Kasi Penerangan Hukum (Penkum) Kejaksaan Tinggi (Kejati) Nusa Tenggara Barat (NTB), Harun Al-Rasyid mengatakan isi memori banding yang diajukan terkait penerapan pasal dan jumlah hukuman terhadap terhadap terdakwa.
"Tadi pagi kita nyatakan banding, konteks yang dibanding terkait dengan putusan enam tahun, terkait pasal 466 (KUHP Baru) yang menyebabkan kematian sedangkan kitakan pembunuhan," kata Harun, Senin (15/6/2026).
Baca juga: Radiet Divonis 6 Tahun: Ibu Korban Menangis Minta Keadilan, Ibu Terdakwa Histeris
Harun berharap putusan di Pengadilan Tinggi NTB sesuai tuntutan sebelumnya yakni pasal 458 Undang-undang Nomor 1 Tahun 2023 tentang Kitab Undang-Undang Hukum Pidana (KUHP).

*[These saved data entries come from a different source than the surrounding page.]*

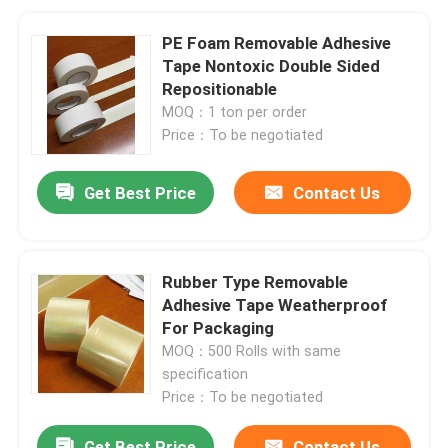
PE Foam Removable Adhesive
Tape Nontoxic Double Sided
Repositionable
MOQ：1 ton per order
Price：To be negotiated
Get Best Price
Contact Us
Rubber Type Removable
Adhesive Tape Weatherproof
For Packaging
MOQ：500 Rolls with same
specification
Price：To be negotiated
Get Best Price
Contact Us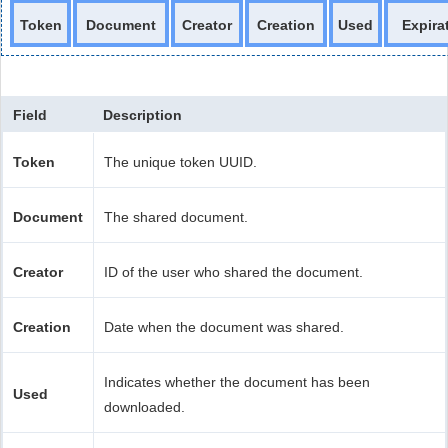
Token
Document
Creator
Creation
Used
Expira
Field
Description
Token
The unique token UUID.
Document
The shared document.
Creator
ID of the user who shared the document.
Creation
Date when the document was shared.
Indicates whether the document has been
Used
downloaded.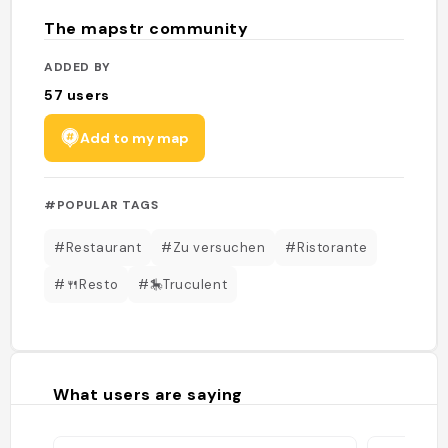
The mapstr community
ADDED BY
57
users
Add to my map
#POPULAR TAGS
#Restaurant
#Zu versuchen
#Ristorante
#🍴Resto
#🎠Truculent
What users are saying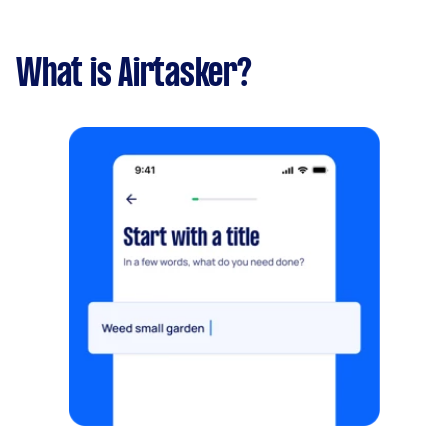
What is Airtasker?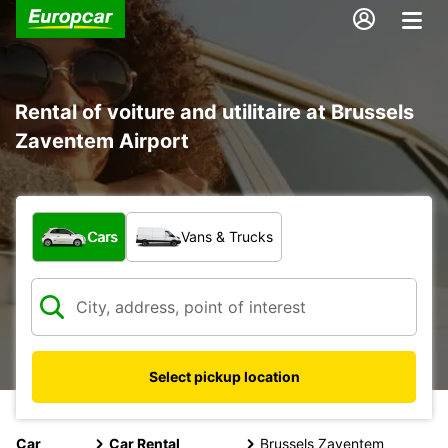
Rental of voiture and utilitaire at Brussels
Zaventem Airport
What type of vehicle?
Cars
Vans & Trucks
Select pickup location
Car
Car Rental
Brussels Zaventem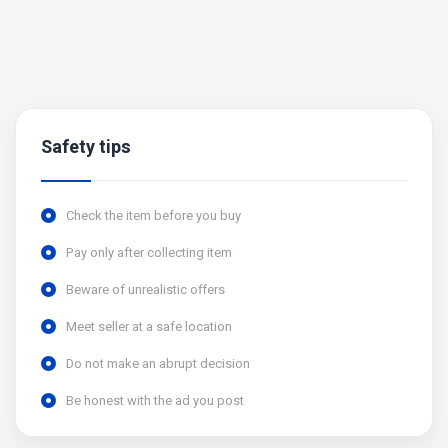
Safety tips
Check the item before you buy
Pay only after collecting item
Beware of unrealistic offers
Meet seller at a safe location
Do not make an abrupt decision
Be honest with the ad you post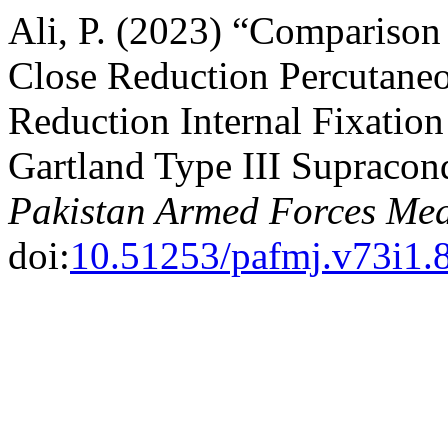
Ali, P. (2023) “Comparison
Close Reduction Percutane
Reduction Internal Fixation
Gartland Type III Supracon
Pakistan Armed Forces Med
doi:
10.51253/pafmj.v73i1.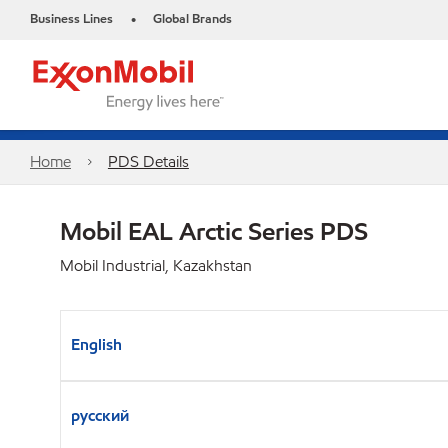
Business Lines
Global Brands
•
Home
PDS Details
Mobil EAL Arctic Series PDS
Mobil Industrial, Kazakhstan
English
русский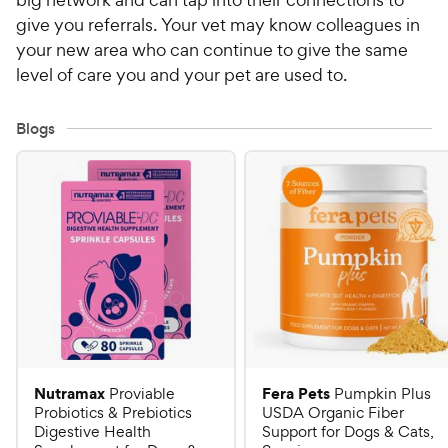
give you referrals. Your vet may know colleagues in
your new area who can continue to give the same
level of care you and your pet are used to.
Blogs
Nutramax
Fera Pets
Proviable
Pumpkin Plus
Probiotics & Prebiotics
USDA Organic Fiber
Digestive Health
Support for Dogs & Cats,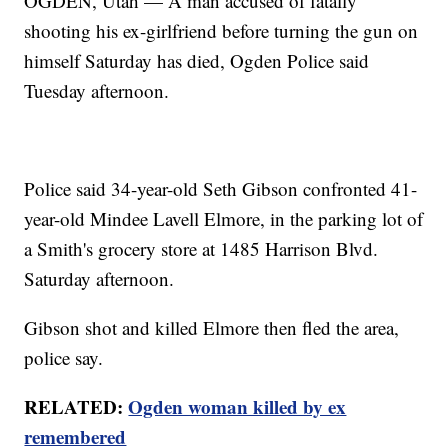
OGDEN, Utah — A man accused of fatally
shooting his ex-girlfriend before turning the gun on
himself Saturday has died, Ogden Police said
Tuesday afternoon.
Police said 34-year-old Seth Gibson confronted 41-
year-old Mindee Lavell Elmore, in the parking lot of
a Smith's grocery store at 1485 Harrison Blvd.
Saturday afternoon.
Gibson shot and killed Elmore then fled the area,
police say.
RELATED:
Ogden woman killed by ex
remembered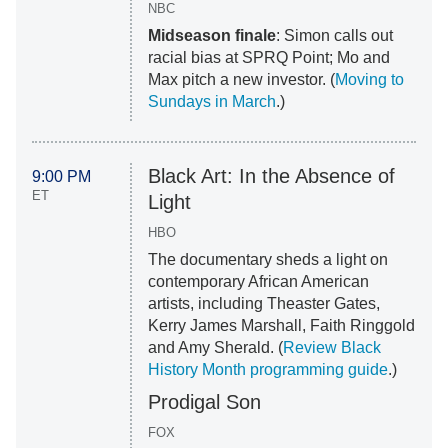
NBC
Midseason finale
: Simon calls out
racial bias at SPRQ Point; Mo and
Max pitch a new investor. (
Moving to
Sundays in March
.)
Black Art: In the Absence of
9:00 PM
ET
Light
HBO
The documentary sheds a light on
contemporary African American
artists, including Theaster Gates,
Kerry James Marshall, Faith Ringgold
and Amy Sherald. (
Review Black
History Month programming guide
.)
Prodigal Son
FOX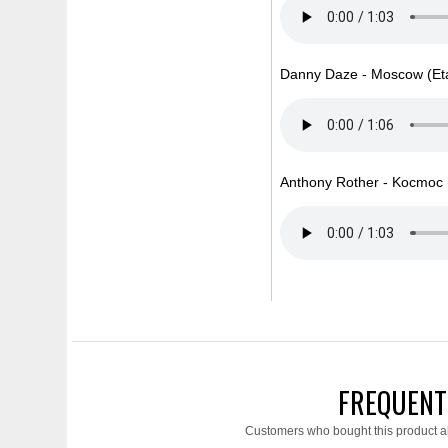
Danny Daze - Moscow (Eta
Anthony Rother - Kocmoc (
FREQUENT
Customers who bought this product a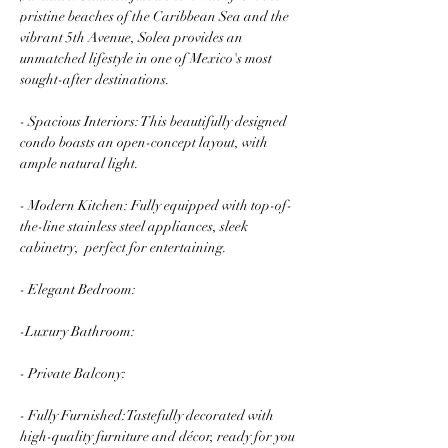
pristine beaches of the Caribbean Sea and the 
vibrant 5th Avenue, Solea provides an 
unmatched lifestyle in one of Mexico's most 
sought-after destinations.
- Spacious Interiors: This beautifully designed 
condo boasts an open-concept layout, with 
ample natural light.
- Modern Kitchen: Fully equipped with top-of-
the-line stainless steel appliances, sleek 
cabinetry,  perfect for entertaining.
- Elegant Bedroom: 
-Luxury Bathroom: 
- Private Balcony: 
- Fully Furnished:Tastefully decorated with 
high-quality furniture and décor, ready for you 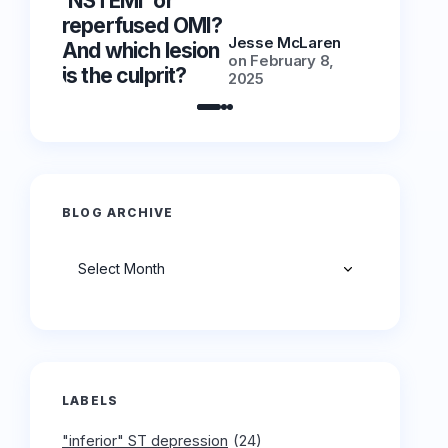
‘NSTEMI’ or
‘NSTEMI
reperfused OMI?
reperfu
Jesse McLaren
And which lesion
And whic
on
February 8,
is the culprit?
is the cu
2025
BLOG ARCHIVE
Archives
LABELS
"inferior" ST depression
(24)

Sebelumnya dalam vonis majelis hakim Pengadilan Negeri Mataram, Radiet Adiansyah dihukum 6 tahun pidana penjara karena dinyatakan terbukti melakukan penganiayaan yang menyebabkan kematian.
Ini sesuai dengan dakwaan alternatif kedua pasal 466 Undang-undang nomor 1 tahun 2023 tentang KUHP.
Namun vonis ini tidak sesuai dengan tuntutan JPU yang meminta hakim menghukum Radiet 13 tahun penjara sesuai dakwaan pertama pasal 458 KUHP baru.
Dalam sistem informasi penelusuran perkara (SIPP) Pengadilan Mataram, pihak Radiet juga sudah mengajukan banding terhadap vonis hakim.
Penasihat hukum Radiet meyakini bahwa pemuda asal Sumbawa ini bukan pelaku penganiayaan terhadap kekasihnya Made Vaniradya Puspa Nitra, melainkan juga korban dari orang tidak dikenal sebab pada saat ditemukan kondisinya penuh luka lebam.